- RAW DATA:
╭──
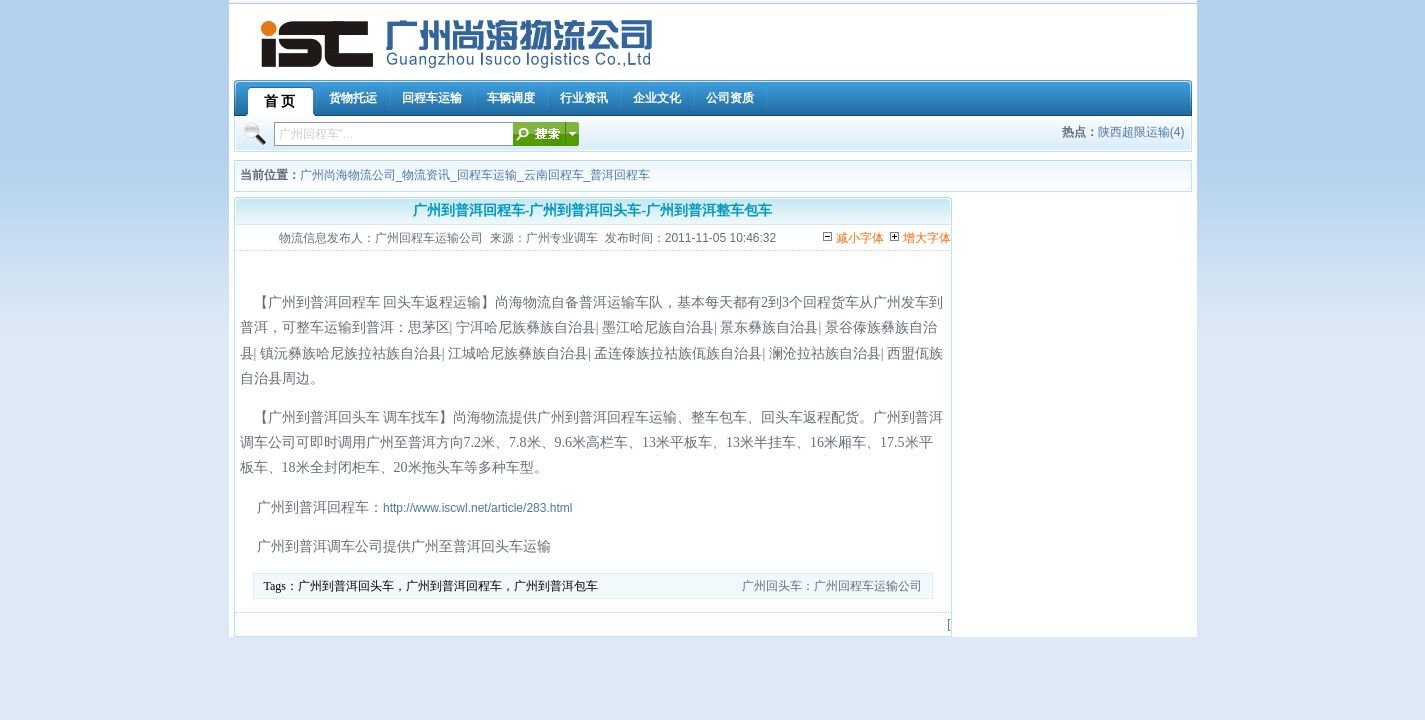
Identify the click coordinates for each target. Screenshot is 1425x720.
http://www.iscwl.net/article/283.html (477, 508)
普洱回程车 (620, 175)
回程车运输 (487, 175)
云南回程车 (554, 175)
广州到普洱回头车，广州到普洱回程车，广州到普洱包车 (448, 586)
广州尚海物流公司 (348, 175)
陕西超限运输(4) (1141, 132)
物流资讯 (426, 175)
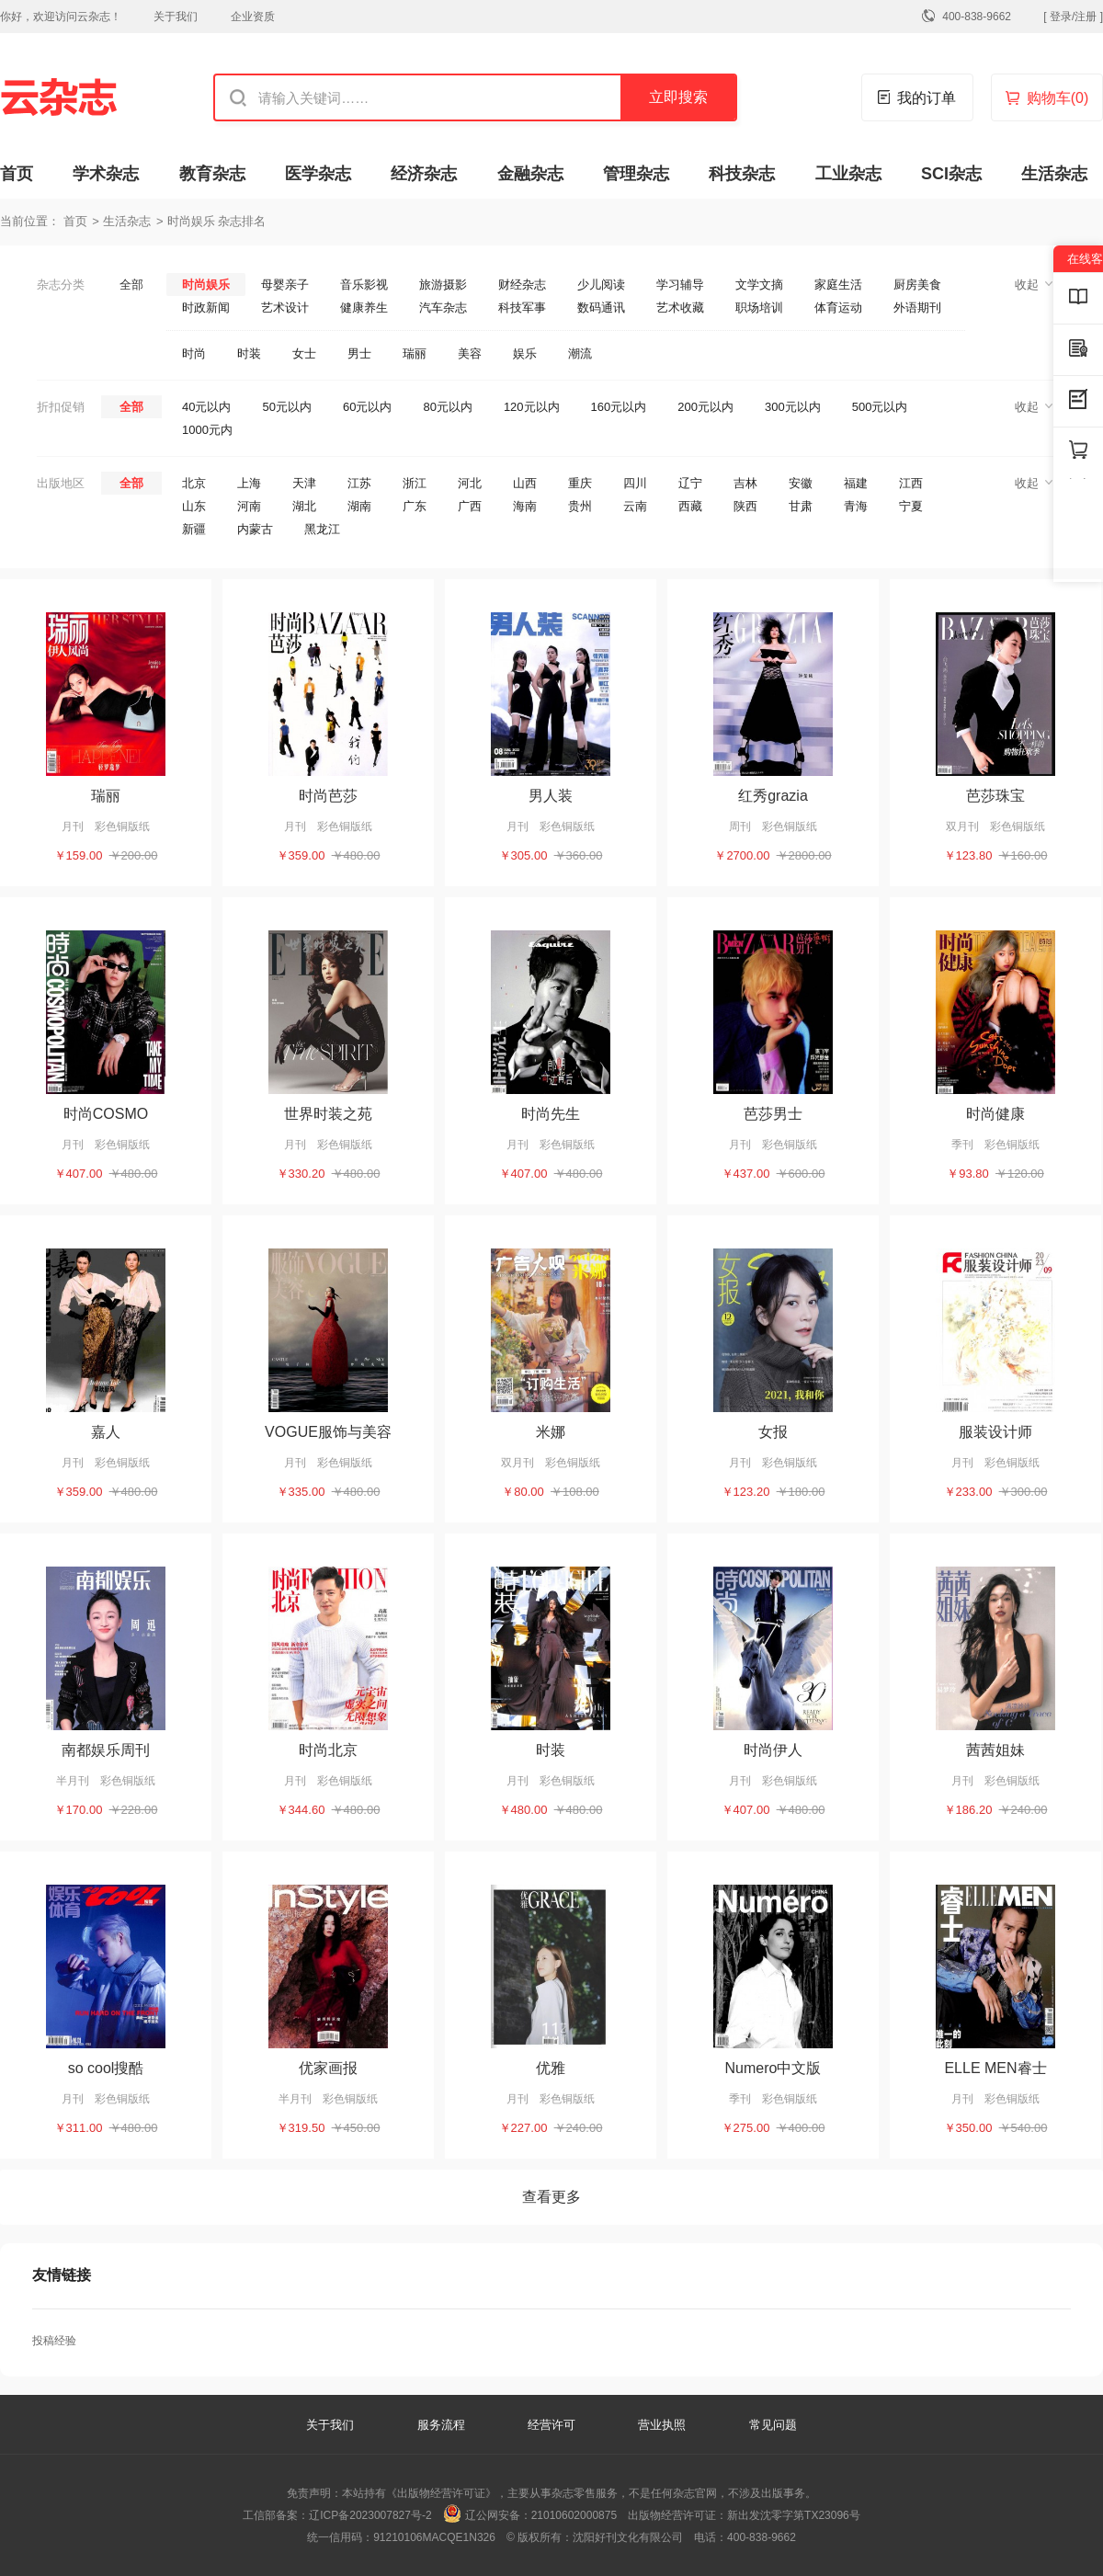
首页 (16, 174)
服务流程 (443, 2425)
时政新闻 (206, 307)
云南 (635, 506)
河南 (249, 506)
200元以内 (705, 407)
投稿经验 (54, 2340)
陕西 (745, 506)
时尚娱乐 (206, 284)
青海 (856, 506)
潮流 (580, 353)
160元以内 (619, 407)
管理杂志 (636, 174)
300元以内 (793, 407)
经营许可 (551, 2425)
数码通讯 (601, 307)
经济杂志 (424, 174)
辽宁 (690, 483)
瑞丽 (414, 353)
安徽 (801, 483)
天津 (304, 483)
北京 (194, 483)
╰──
╭──
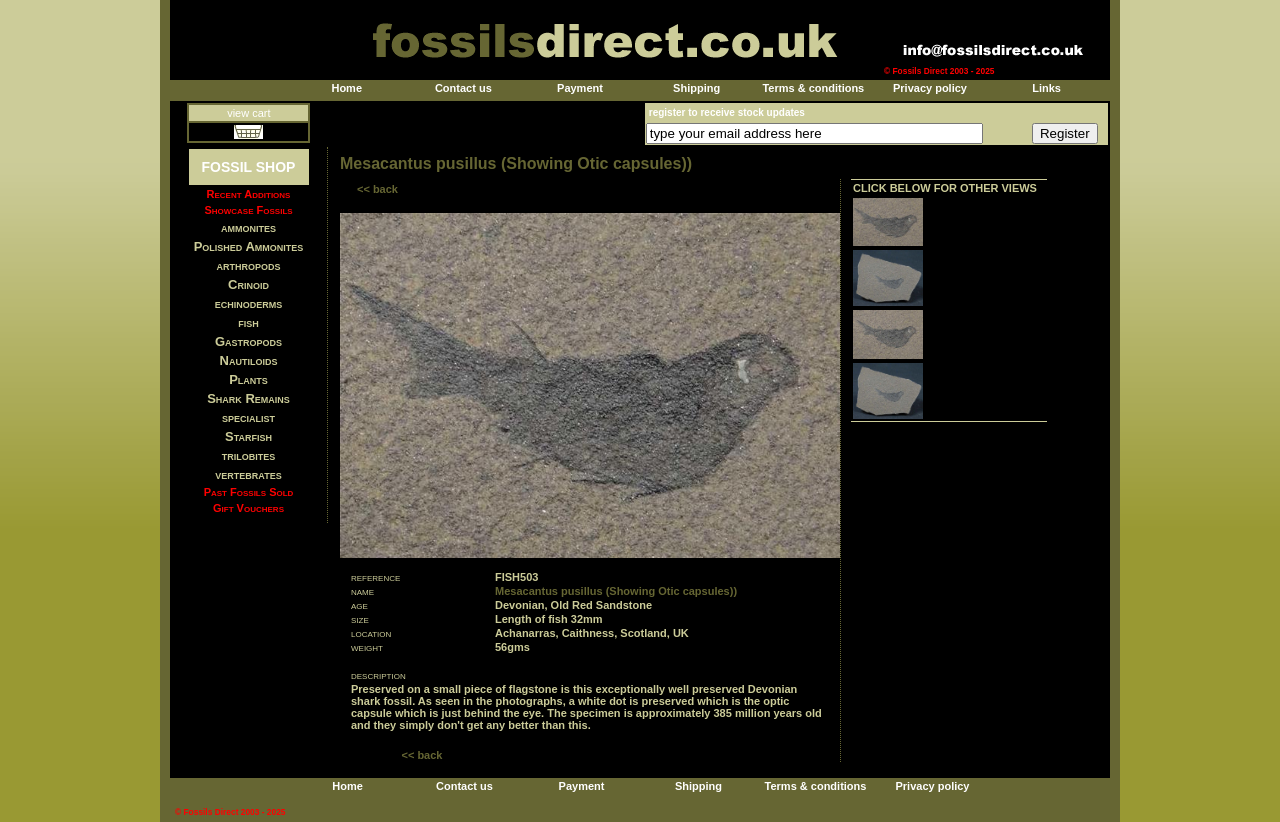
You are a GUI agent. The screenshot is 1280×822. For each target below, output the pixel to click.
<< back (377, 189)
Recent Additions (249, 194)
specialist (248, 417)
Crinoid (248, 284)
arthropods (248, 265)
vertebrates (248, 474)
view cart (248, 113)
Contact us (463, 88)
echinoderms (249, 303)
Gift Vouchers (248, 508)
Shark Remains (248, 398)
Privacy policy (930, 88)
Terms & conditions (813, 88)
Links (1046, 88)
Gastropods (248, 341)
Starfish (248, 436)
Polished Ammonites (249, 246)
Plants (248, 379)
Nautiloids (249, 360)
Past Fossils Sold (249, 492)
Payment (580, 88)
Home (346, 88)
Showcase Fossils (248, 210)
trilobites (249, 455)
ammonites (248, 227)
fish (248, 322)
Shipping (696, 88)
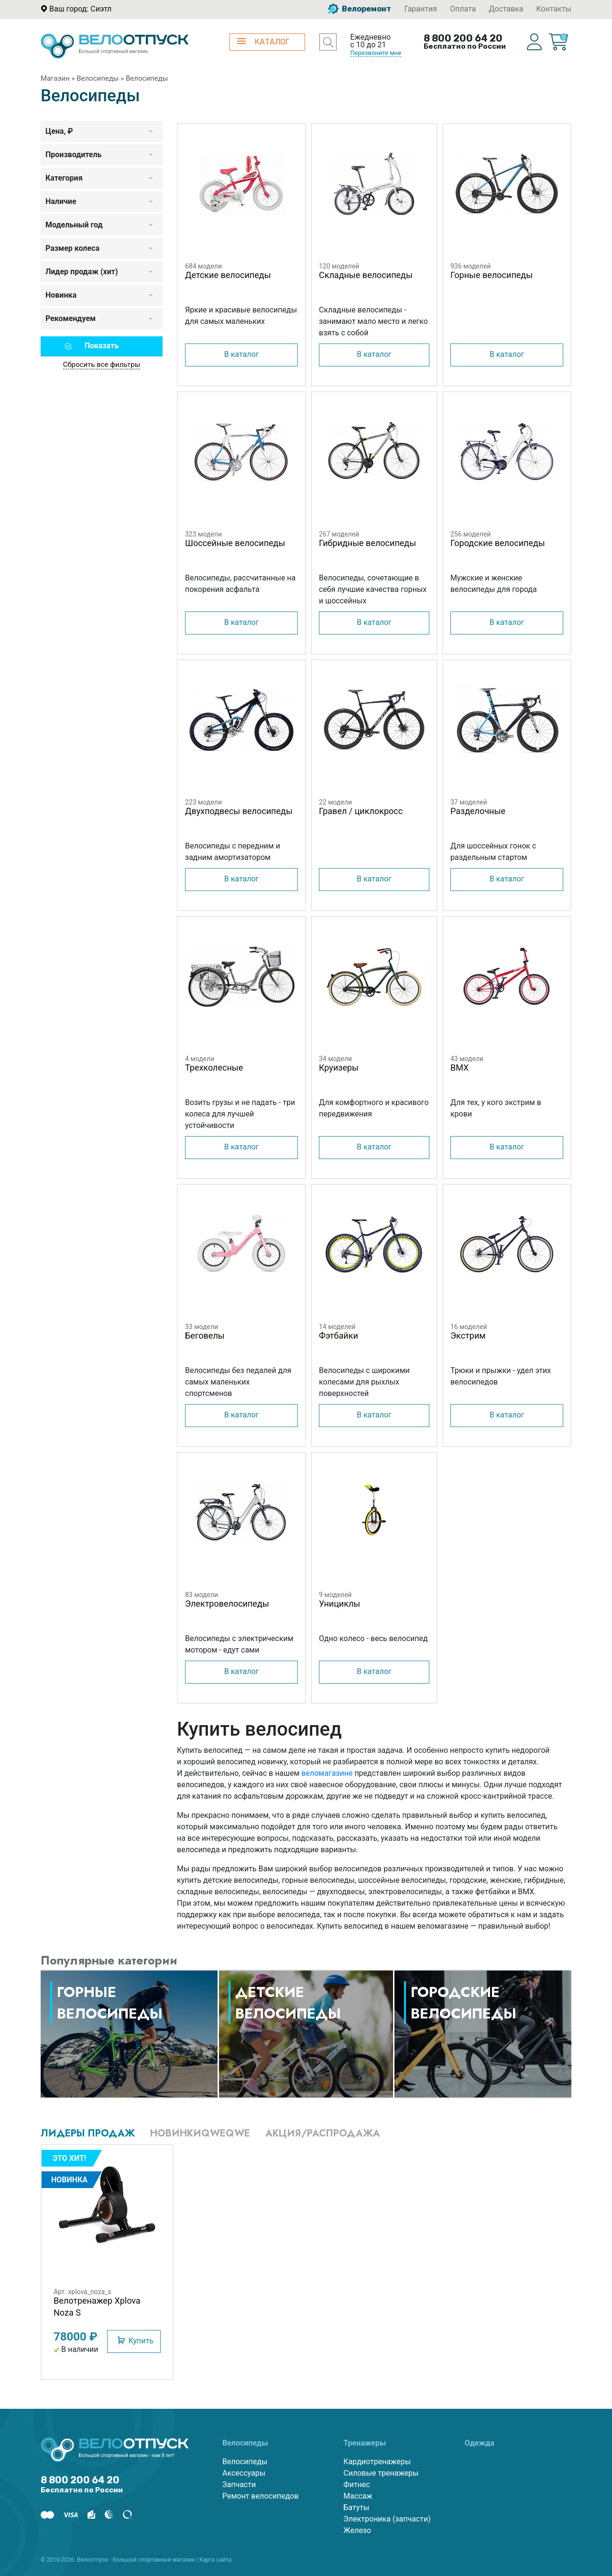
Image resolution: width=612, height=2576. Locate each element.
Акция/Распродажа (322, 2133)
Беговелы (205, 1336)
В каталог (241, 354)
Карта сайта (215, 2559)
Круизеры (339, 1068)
╰──
╭──
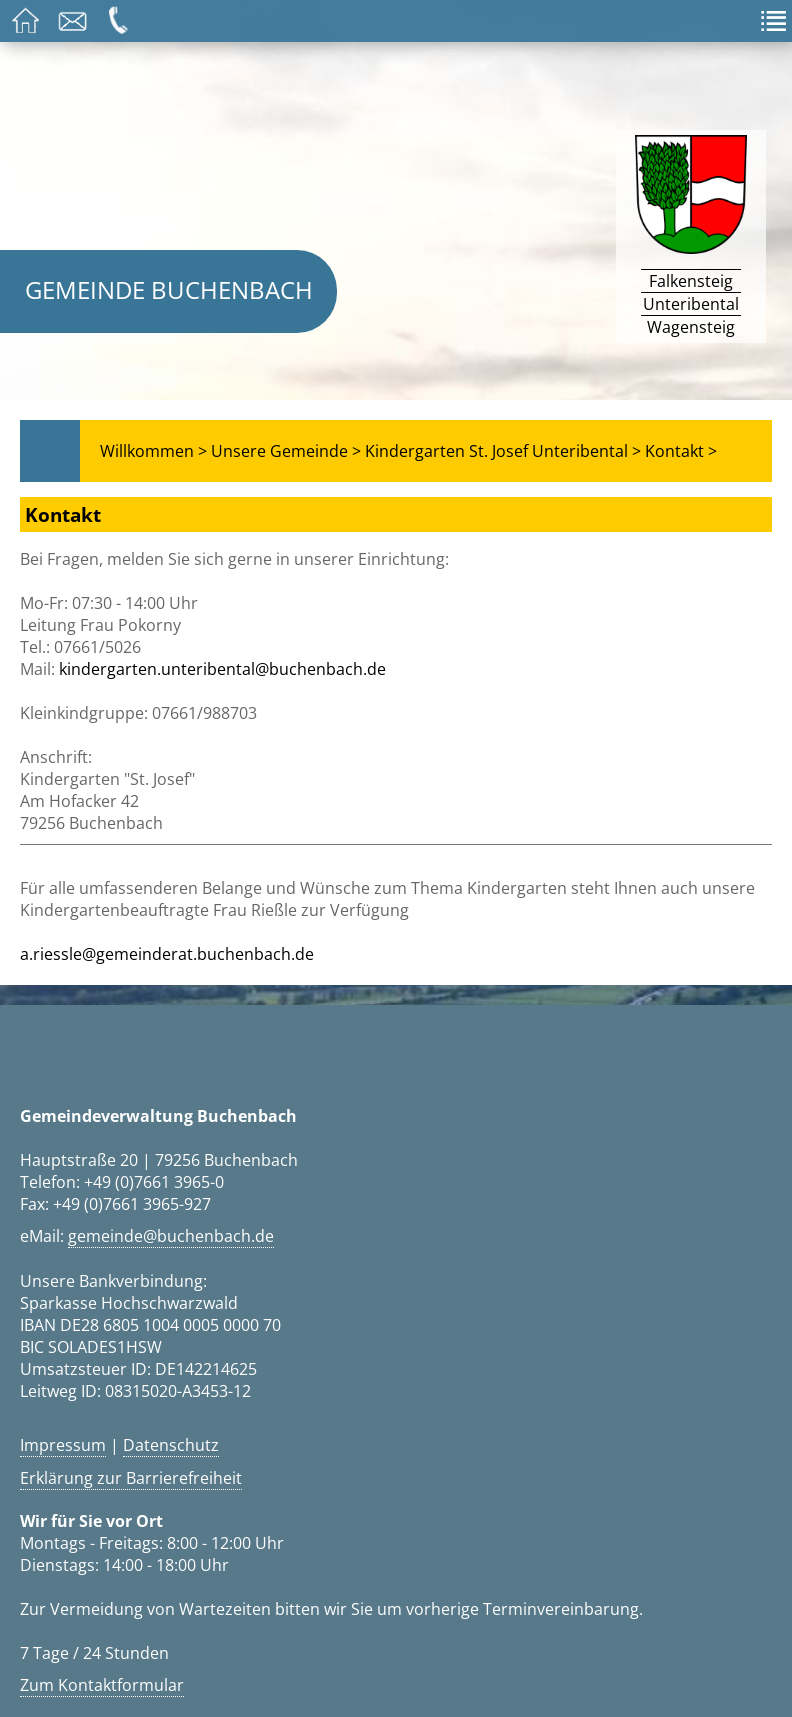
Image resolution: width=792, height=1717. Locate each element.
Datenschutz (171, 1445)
╰──
- WHAT YOU NEED TO DO: Taking the material above, extract exactly and only the lines from the line with "Image resolution: width=612, height=2576." to the line with "Круизеры (339, 1068)", inclusive of both.

- RESPONSE BELOW:
Image resolution: width=612, height=2576. Locate each element.
Акция/Распродажа (322, 2133)
Беговелы (205, 1336)
В каталог (241, 354)
Карта сайта (215, 2559)
Круизеры (339, 1068)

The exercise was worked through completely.